There’s been a buzz around Cleveland this week that Monday night’s game against the Ravens is one of the biggest in franchise history.
Indeed, the Browns are on the verge of ending an 18-year playoff drought. They can edge closer to that goal while putting a serious dent in the Ravens’ postseason chances.
It’s a reversal of roles for the organizations.
Instead of Cleveland looking to overtake Baltimore in the AFC North standings, the Browns are looking down at the Ravens in the division. Nonetheless, Baltimore is 2.5-point favorites, which might provide Cleveland with even more motivation.
“Honestly, when you’re in the position that we were in say last year or other years, it feels like a must-win then, too, because there are other things that you’re trying to achieve,” coach John Harbaugh said. “You’re trying to put yourself in position for whatever it might be, in terms of the playoffs and things like that.”
The Ravens are 7-5 and might need to win their remaining four games to make the playoffs. The Browns are 9-3 and have a bigger margin for error.
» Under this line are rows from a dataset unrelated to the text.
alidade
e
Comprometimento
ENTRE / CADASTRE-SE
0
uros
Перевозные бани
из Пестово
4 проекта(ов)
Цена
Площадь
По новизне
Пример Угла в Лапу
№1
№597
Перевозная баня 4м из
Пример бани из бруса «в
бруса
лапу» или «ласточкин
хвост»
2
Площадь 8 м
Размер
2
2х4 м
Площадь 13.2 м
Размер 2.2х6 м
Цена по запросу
But this game is about much more than wins and losses.
The Browns have a chance to exorcise some of the demons of losing their team to Baltimore. It’s almost equivalent to Baltimore losing the Colts to Indianapolis. The difference is Cleveland was awarded an expansion franchise, while Baltimore was not given the same courtesy and was forced to lure an existing organization to the city, much to the chagrin of the rest of the NFL.
The Ravens dismantled the Browns 38-7 in the regular-season opener. Neither side is putting much stock in that game because of the adjustments and improvements Cleveland coach Kevin Stefanski has made in the following weeks.
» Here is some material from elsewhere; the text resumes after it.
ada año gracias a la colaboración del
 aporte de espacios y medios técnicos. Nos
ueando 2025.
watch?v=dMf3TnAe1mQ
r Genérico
The game features the NFL top rushing offenses. Baltimore is ranked No. 1 with 169 yards per game, followed by Cleveland with 157.8. The Ravens can rotate four running backs — J.K. Dobbins, Gus Edwards, Mark Ingram, and Justice Hill — while the Browns might have the best one-two punch in the league with Nick Chubb and Kareem Hunt.
Stefanski has also worked wonders with Browns quarterback Baker Mayfield, who has thrown for 2,442 yards with 21 touchdowns and seven interceptions. He has performed especially well in the play-action passing attack.
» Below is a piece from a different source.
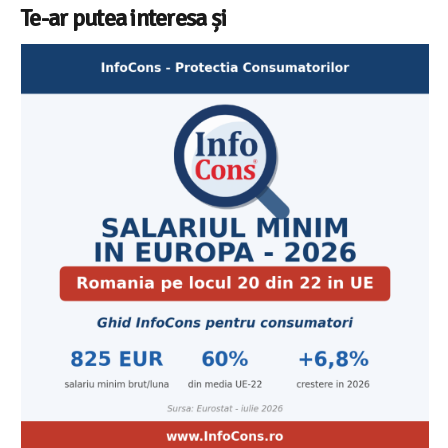
Te-ar putea interesa și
“I see that he’s another one who’s starting to get the ball out quicker, and he’s had success doing it,” Ravens defensive coordinator Don Martindale said. “Now, he’ll still create plays like he always has, but I just think this offense … They’ve done a nice job of marrying Kevin Stefanski’s offense with Baker Mayfield and his strengths. That’s what you’re seeing jump off the tape. He’s taking care of the ball better. He’s not trying to force things. He’s done a nice job of running this offense.”
The Ravens should be close to fully healthy for the game. The biggest question mark is defensive end Calais Campbell, who missed the entire week of practice with a calf injury and is listed as questionable.
The stakes are high for both teams.
“Really, no matter what circumstance you’re in, you look at every game as a must-win,” Harbaugh said. “So, I always get kind of … People say, ‘Is it a must-win?’ You have to say, ‘What do you mean by that?’ Every week is a must-win in the National Football League.
“You only get to play 16 games, and they all really matter. Any one of those games … If we went back, that we hadn’t won, or games that we didn’t win that we would’ve won, would have pretty dramatically changed our circumstance at this point. So, we kind of look at every game like it’s a must-win, and we try to approach it that way.”
This game will certainly be no different.